There are concerns that more and more Christian leaders are spreading prosperity messages, rather than salvation. What is the focus of the FMI and how would you advise such clerics on realigning their messages so that the people can aim for heaven?

The message of the FMI is ‘missions’; for people to go into the world and preach the gospel, but the gospel does not spread poverty. In fact, the gospel says, ‘in Him, there was light,’ and wherever there is light, there is development. Christianity brought a lot of the development to the South-West, South-East and the South-South of Nigeria. I would advise Christian leaders to put emphasis where it is due. And it is that character matters. You can’t spread the gospel by falsehood or excessive lifestyle because people would misunderstand.

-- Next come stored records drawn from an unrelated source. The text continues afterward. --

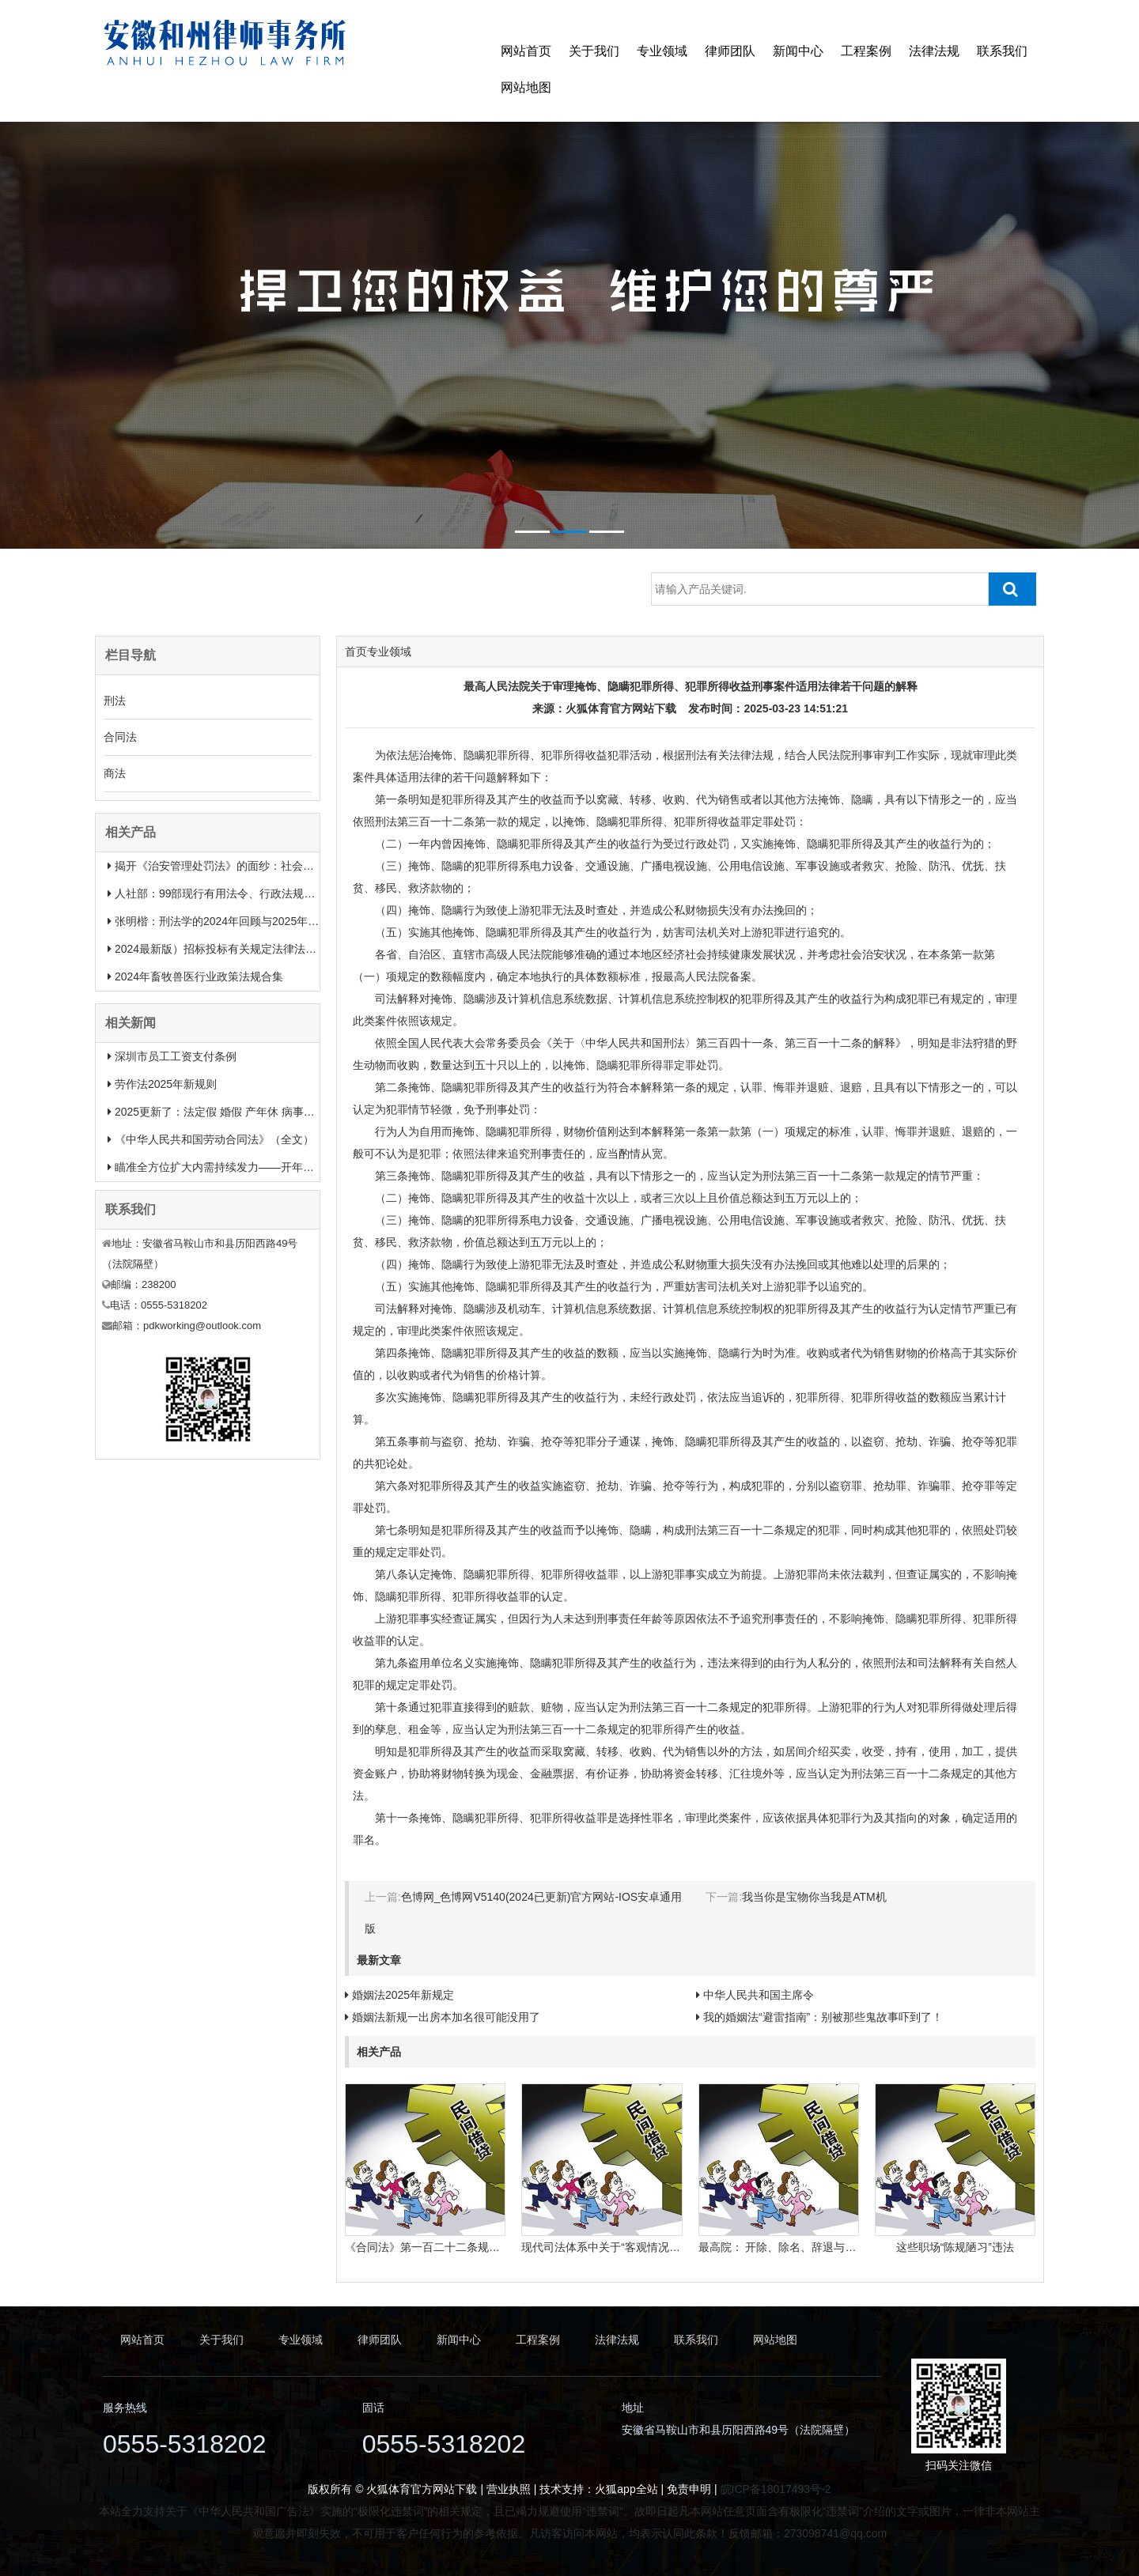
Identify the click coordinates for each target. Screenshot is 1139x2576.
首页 (356, 651)
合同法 (120, 737)
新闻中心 (798, 51)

What is the purpose of the annual Advancing World Missions Conference?

The basic purpose is that we want to mobilise the church into action so that they will evangelise the lost. The theme this year is Kingdom Force: Invading the Nations and the message from the theme is to mobilise the body of Christ so that they can rise up to the call they have to take the gospel, which is not powerless, to reach those who are in serious need, especially those who have never heard about the good news of Jesus Christ. To put it more concretely, it is to say that we need that type of determination that can break grounds that have been resistant to the gospel. The 2016 edition is ongoing and will also take place today at 9:00 a.m.


What would be your advice for the President Muhammadu Buhari-led administration?

My advice is that it should lead well. Governance is a tough issue in Nigeria and Nigeria is a complicated place. To lead Nigerians requires adequate preparation. You can’t have one agenda and say fighting that problem is the source of all other problems. We have ethnic problems, the problem of corruption and even religious challenges, among others. For those in governance, they should address these problems adequately. They need wisdom to govern and we pray for them regularly.


What is your greatest testimony as a missionary?

It is to see people recovered; that is when God has helped us to penetrate tribes who haven’t ever had contact with the gospel. That is what keeps us going. Our joy is that we took the light to where it doesn’t exist and that light endures. Also, we are happy when we see the hand of God in what we do. For instance, we took the gospel to the people of Konkomba in Ghana. The Konkombas are known for war and that has been a problem for the Ghanaian government and every year, they send troops to keep the peace in that area. We took the gospel to them and suddenly, the strife ceased. Now, government no longer sends soldiers there to keep the peace. What happened was that the man who used to make charms for them for violence and even charms to ensure that they were not killed by bullets became sick and couldn’t cure himself. He had a sore that seemed incurable. Our missionaries prayed a simple prayer for him and in three days, the sore dried up. When that happened, he refused to continue making those charms. There have also been testimonies with establishment of schools. There are so many special testimonies.


With over 35 years as a preacher, do you have any regrets?

It gets better and better everyday. Sometimes, I wish I could live the life again, doing the same thing all over because if I knew what I know now when I was 25, this world would have been some other place.